It’s getting hard out here for a neoconservative. If you supported the war in Iraq, like I did, then you’re probably bemoaning how rough recent times have been. Over the past year, a disheartening slew of mea culpas have come from the war’s original supporters, including intellectuals such as Francis Fukuyama and William F. Buckley.
So I feel it is time for the still-unwavering supporters of this war to come out, with the benefit of both hindsight and insight, to revisit and remake the case for war.
I would say the arguments for this war rested on three distinct but related parts, the first of which was the humanitarian motivation to fight. If you believe, as I do, that an integral part any liberal democracy’s foreign policy is to promote the universal values of human rights and freedom, and to oppose states that limit these values, then it follows that the U.S. was right in acting against Saddam Hussein. For to say that Saddam Hussein was a bad guy is not only a gross understatement, but a simple dismissal of some ugly and horrifying truths.
Saddam was a dictator who nearly ruined his country’s economy and rendered its population immobile under a cult of the individual and an atmosphere of paralyzing fear. This is a man who gassed 180,000 Kurds in northern Iraq, persecuted the majority Shiite population, and established prisons of torture reminiscent of Soviet Gulags and Nazi death camps. Saddam led two military invasions, killing and injuring scores of innocent Iranians and Kuwaitis, and tragically wasting many young Iraqi lives.
Journalist Paul Berman outlines Saddam’s grave record: “We have learned about the 300,000 Shia killed after the 1991 war, the perhaps 30,000 people buried in a single grave, the 40,000 Arabs killed, the millions of refugees, and so forth-mass destruction with and without weapons of mass destruction.”
History tells us that the UN’s sanctions strategy to punish Saddam after the Gulf War all but fell apart after the Oil-For-Food imbroglio. In fact, Saddam’s regime grew stronger due to French and Russian weapons-for-oil contracts. In the face of such atrocities and the collapse of any diplomatic initiative to punish Saddam, there was already enough justification for the U.S. to remove such an evil presence from power.
As we all know, war is a terrible and costly thing to engage in. The U.S. may always want to do the humane thing in the world, but it certainly is not always able to do so. There had to be, then, something that made Saddam’s existence in power exceptionally threatening for war to be waged. That something was security.

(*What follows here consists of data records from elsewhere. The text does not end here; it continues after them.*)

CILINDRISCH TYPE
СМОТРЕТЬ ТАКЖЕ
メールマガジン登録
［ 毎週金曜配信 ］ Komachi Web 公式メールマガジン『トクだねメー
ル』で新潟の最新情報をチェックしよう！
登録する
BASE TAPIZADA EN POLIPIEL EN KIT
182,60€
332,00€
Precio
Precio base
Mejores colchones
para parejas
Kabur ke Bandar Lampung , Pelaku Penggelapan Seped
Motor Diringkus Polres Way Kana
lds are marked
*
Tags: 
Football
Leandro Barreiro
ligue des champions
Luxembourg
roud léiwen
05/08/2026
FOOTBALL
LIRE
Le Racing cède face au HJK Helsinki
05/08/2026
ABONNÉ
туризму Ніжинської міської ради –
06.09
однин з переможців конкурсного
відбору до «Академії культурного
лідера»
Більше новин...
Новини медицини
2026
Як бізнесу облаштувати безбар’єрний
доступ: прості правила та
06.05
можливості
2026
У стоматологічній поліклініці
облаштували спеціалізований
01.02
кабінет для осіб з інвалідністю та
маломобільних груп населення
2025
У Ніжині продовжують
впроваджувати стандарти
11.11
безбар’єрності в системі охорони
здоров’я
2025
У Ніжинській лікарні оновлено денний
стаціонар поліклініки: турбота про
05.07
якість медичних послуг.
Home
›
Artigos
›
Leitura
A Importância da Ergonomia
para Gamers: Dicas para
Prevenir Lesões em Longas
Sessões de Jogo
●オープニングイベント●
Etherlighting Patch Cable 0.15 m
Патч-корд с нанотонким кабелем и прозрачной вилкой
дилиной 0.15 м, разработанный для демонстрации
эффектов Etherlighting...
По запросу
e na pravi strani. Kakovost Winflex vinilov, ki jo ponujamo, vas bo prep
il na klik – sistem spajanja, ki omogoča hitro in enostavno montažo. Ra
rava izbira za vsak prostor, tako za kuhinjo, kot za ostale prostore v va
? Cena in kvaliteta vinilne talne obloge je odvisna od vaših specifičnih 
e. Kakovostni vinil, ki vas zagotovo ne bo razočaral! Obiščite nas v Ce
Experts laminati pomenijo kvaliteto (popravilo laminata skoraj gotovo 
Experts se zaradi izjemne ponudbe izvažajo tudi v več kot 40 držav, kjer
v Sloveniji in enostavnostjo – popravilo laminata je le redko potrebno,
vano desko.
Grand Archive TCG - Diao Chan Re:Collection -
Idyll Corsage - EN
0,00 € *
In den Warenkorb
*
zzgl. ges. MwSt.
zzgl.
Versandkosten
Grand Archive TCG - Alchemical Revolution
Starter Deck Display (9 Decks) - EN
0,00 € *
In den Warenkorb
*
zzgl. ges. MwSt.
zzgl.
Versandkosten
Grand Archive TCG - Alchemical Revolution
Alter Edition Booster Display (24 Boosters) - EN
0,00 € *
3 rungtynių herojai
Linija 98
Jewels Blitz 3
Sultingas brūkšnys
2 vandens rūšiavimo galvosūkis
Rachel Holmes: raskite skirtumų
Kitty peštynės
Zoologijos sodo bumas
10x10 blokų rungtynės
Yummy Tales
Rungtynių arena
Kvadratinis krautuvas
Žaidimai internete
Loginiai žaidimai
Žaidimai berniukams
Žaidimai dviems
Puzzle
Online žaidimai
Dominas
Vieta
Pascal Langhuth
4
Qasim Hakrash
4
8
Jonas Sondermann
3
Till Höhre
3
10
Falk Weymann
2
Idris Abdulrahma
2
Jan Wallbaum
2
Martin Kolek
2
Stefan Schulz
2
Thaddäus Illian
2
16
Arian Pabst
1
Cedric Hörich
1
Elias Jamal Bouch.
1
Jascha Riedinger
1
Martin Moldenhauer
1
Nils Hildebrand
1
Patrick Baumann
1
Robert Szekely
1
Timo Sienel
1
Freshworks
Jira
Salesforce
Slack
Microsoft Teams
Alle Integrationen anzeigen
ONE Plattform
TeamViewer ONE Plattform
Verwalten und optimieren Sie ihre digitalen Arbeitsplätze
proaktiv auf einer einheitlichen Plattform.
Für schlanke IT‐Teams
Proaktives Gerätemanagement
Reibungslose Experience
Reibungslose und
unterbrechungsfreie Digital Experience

As shocking as it may sound with all that’s come to light, I still believe in the conventional WMD threat. Let’s establish what was affirmed before the war by the intelligence agencies of the U.S., UK, Israel, Germany, and the collective intelligence of the UN. We knew or had good reason to believe that Saddam had every intention of restarting his nuclear and chemical weapons program after the sanctions had been completely lifted. We knew that he had never been candid with the UN inspectors from the start, playing games with them for nearly a decade while breaking 17 Security Council resolutions in the face of a spineless UN.
And what, after the war, do we know now? We know that Saddam didn’t have nuclear weapons, which does nothing to prove any of our original assumptions wrong. For based on new Iraqi intelligence-verified by UN security experts-Saddam was indeed trying to restart a weapons program in Iraq.
UN scientists have confirmed, based on declassified Iraqi documents captured after the war, that Iraq was only a year away from creating an atomic bomb. The very fact Saddam didn’t have a functional weapons program means that the invasion was not too late. The U.S. had intervened in time, before Saddam could dominate the region (through the oil market) and bolster his power by creating a nuclear deterrent against foreign intervention.
And the war took away Saddam’s capability to deal in the arms trading network that Iran, North Korea, and terrorist groups like Hezbollah now engage in. All of this speaks volumes about the exceptional danger this dictator posed to the world.
Hindsight has led to some other interesting revelations. The notion that we were imposing a democracy on Iraqis, and that they quite simply didn’t want such freedoms, has been proven false. Iraqis have voted in two federal elections in the face of bombs and mass intimidation by foreign terrorists and homegrown insurgents. Contrast those results with voter turnout in Canada or the U.S, where citizens whose only obstacles are bad weather and sheer laziness vote in lesser number than did the Iraqis.
More vindicating is the trend of incremental democratic reform that has been established in the Middle East, in places like Saudi Arabia, Egypt, Lebanon and even Palestine. Even in terms of security we have seen positive results, in Libya’s scrapping of its own weapons program and Pakistan coming clean over its nuclear weapons deals with North Korea.
Since I have used hindsight a great deal, I should say that I believe that the U.S. certainly could have executed the reconstruction of Iraq better. But while I have not been happy with Bush or Rumsfeld’s incompetence, I am not about to ignore the humanitarian and security-related cases on which the war was-and remains-justified. There are of course many more arguments for and against the war, but considering the issues we have looked at here, it is sufficient to say that this was the right war for the right reasons.